▶ _Exercise brief_
For this task, output exactly the lines of the material below starting at the line with "sez un projet" and ending at the line with "Augmented Reality (AR), um hybride Erlebnisse"; pictures are to be excluded.

▶ _Source information_
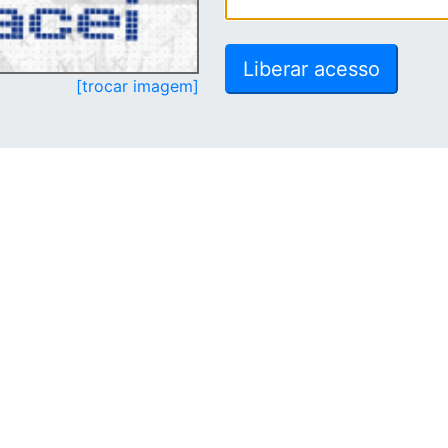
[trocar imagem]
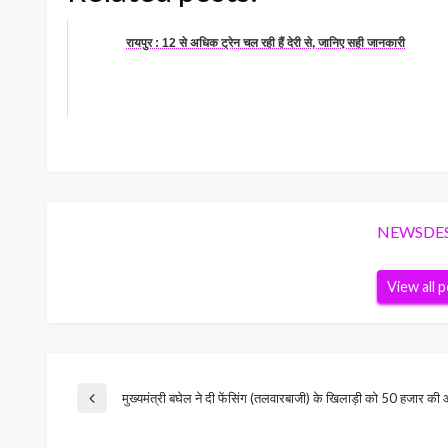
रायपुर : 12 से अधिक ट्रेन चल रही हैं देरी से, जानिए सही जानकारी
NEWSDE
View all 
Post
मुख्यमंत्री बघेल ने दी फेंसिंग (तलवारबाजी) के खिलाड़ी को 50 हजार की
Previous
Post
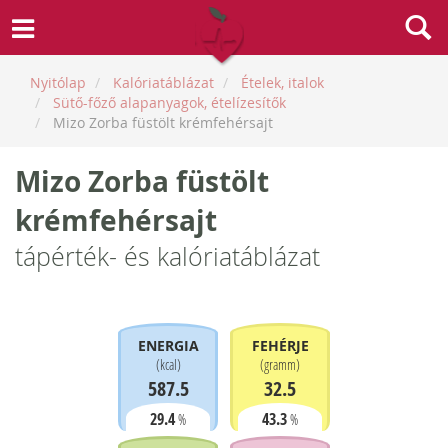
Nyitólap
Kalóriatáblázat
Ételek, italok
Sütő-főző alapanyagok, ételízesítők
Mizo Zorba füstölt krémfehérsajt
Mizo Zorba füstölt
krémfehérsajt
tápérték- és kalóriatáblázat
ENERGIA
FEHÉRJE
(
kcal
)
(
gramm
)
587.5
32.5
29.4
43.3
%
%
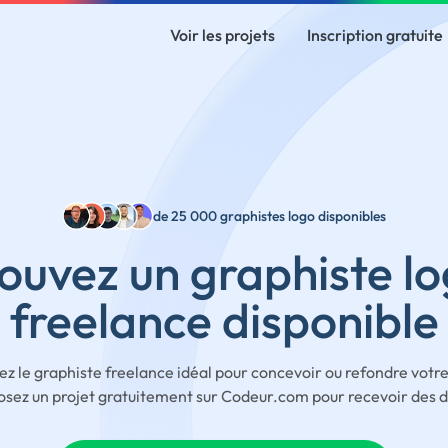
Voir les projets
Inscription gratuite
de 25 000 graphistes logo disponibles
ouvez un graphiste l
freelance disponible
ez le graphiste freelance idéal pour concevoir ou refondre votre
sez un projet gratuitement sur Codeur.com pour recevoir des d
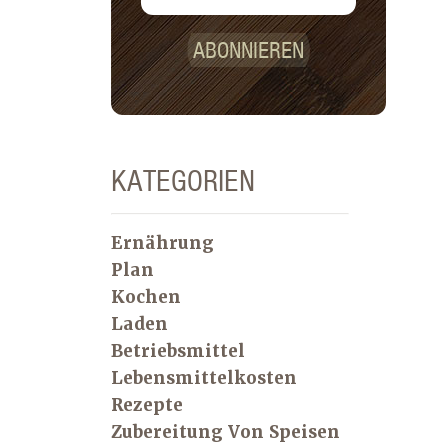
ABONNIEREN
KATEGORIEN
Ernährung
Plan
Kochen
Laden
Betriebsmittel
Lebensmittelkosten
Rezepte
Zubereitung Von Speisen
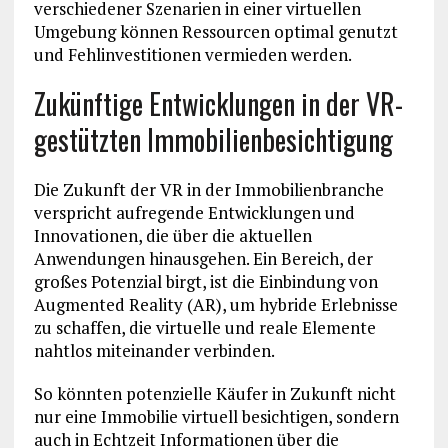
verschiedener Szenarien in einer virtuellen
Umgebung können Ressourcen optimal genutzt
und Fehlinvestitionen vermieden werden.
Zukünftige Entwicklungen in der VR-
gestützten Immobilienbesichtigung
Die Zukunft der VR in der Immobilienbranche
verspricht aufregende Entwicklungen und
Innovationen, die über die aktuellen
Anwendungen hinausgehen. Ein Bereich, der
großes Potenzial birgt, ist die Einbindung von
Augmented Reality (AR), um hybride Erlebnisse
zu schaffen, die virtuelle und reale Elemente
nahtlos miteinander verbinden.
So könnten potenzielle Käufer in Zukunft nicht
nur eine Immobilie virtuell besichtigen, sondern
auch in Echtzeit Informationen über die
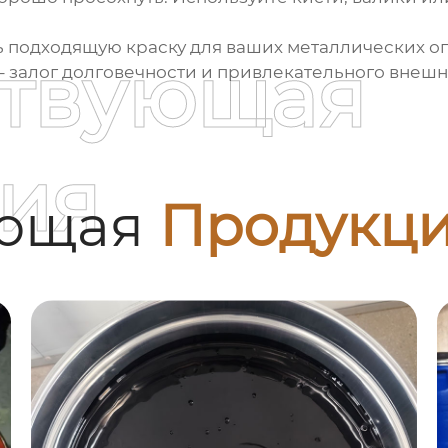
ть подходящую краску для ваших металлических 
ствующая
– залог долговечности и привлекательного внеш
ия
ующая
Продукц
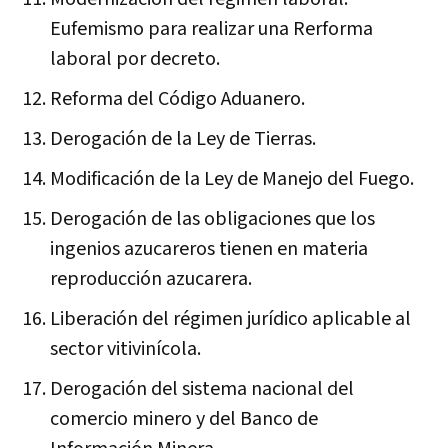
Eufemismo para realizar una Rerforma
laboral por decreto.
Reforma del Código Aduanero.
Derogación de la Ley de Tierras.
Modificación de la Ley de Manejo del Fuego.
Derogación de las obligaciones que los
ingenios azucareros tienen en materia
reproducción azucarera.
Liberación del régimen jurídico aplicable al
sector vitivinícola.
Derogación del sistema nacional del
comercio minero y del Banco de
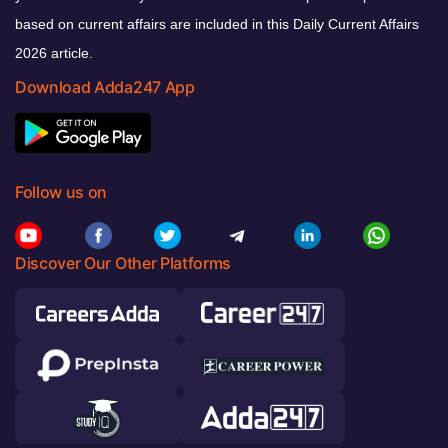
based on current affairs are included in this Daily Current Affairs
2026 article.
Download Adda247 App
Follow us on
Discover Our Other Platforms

--

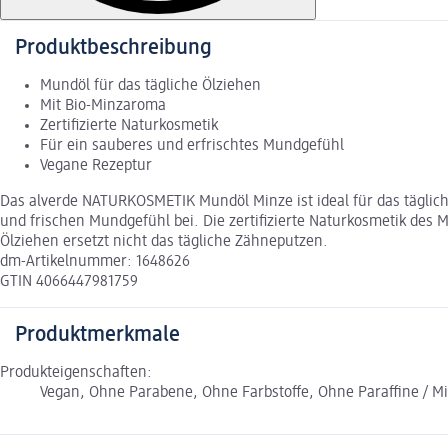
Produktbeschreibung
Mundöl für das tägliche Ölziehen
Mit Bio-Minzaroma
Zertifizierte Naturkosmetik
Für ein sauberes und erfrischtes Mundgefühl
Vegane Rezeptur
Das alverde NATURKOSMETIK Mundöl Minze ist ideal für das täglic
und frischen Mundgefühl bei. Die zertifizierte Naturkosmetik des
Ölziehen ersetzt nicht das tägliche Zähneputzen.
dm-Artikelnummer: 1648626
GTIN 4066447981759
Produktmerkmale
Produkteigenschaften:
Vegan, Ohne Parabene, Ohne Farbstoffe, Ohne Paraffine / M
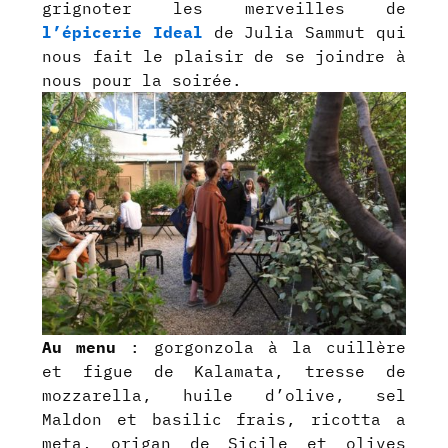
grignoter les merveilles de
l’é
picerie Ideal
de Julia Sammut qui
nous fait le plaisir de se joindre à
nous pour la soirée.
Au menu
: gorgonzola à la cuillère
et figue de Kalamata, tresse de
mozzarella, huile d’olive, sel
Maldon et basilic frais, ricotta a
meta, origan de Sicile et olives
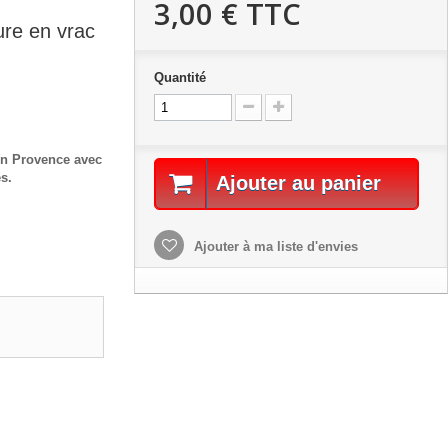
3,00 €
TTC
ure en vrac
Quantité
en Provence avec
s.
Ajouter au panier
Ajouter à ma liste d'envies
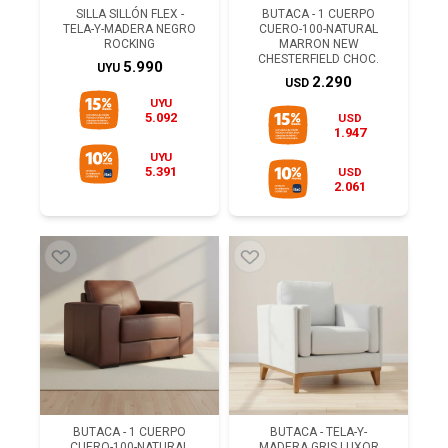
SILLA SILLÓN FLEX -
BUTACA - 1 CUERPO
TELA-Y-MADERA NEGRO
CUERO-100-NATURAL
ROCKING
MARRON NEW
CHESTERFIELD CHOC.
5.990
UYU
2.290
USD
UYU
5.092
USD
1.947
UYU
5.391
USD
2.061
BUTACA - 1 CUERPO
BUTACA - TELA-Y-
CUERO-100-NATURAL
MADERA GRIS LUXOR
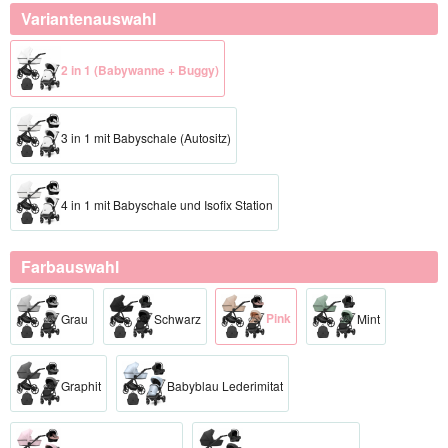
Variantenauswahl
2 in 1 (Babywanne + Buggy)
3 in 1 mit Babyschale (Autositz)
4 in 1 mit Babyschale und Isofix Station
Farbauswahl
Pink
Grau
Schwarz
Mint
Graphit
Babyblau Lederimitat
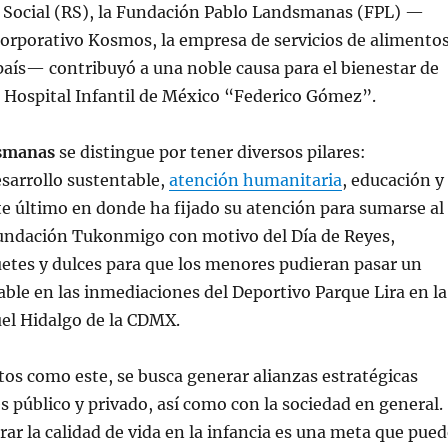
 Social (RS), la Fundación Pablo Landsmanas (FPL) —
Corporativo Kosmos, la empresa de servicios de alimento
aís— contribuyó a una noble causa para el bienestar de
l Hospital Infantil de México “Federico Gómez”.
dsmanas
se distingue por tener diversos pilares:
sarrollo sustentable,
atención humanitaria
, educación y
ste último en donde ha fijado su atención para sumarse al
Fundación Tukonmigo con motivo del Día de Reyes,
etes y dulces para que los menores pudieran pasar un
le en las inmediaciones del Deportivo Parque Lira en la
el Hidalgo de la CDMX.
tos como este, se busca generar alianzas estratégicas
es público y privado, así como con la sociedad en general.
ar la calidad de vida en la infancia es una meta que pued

==

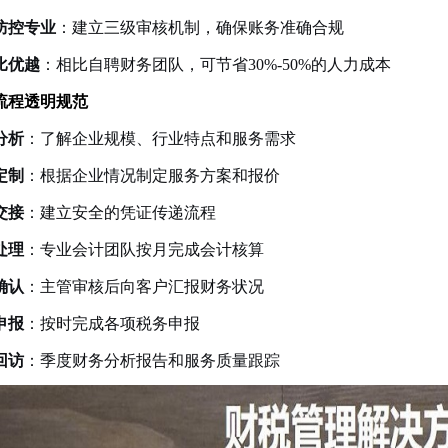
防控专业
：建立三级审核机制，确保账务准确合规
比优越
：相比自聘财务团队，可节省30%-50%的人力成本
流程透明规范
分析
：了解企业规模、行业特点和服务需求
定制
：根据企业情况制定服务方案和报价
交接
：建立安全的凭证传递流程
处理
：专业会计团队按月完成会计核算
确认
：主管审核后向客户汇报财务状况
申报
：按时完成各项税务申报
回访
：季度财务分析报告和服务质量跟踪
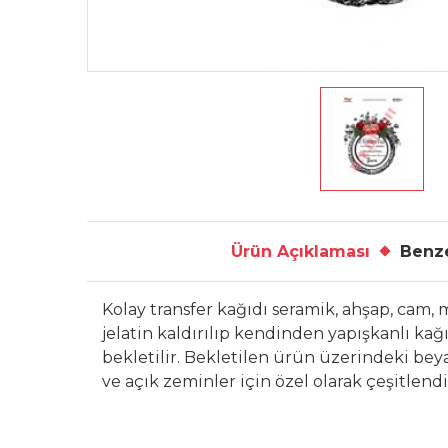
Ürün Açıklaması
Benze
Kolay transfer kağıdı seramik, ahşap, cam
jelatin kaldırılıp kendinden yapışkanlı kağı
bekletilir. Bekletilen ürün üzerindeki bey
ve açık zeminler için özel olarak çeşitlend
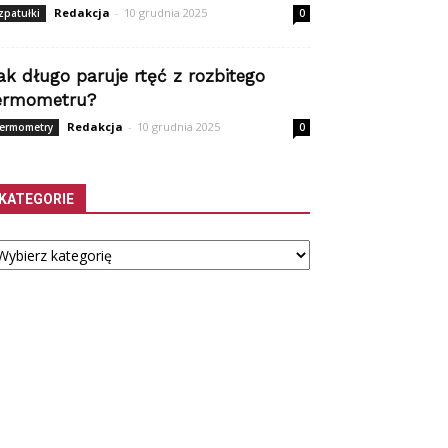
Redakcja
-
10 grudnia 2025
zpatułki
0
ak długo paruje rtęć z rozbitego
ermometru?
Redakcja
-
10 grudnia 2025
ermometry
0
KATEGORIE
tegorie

▶ _Solved exercise_
sez un projet gratuitement sur Codeur.com pour recevoir des d
ABONNIEREN
KATEGORIEN
Ernährung
Plan
Kochen
Laden
Betriebsmittel
Lebensmittelkosten
Rezepte
Zubereitung Von Speisen
verschiedener Szenarien in einer virtuellen
Umgebung können Ressourcen optimal genutzt
und Fehlinvestitionen vermieden werden.
Zukünftige Entwicklungen in der VR-
gestützten Immobilienbesichtigung
Die Zukunft der VR in der Immobilienbranche
verspricht aufregende Entwicklungen und
Innovationen, die über die aktuellen
Anwendungen hinausgehen. Ein Bereich, der
großes Potenzial birgt, ist die Einbindung von
Augmented Reality (AR), um hybride Erlebnisse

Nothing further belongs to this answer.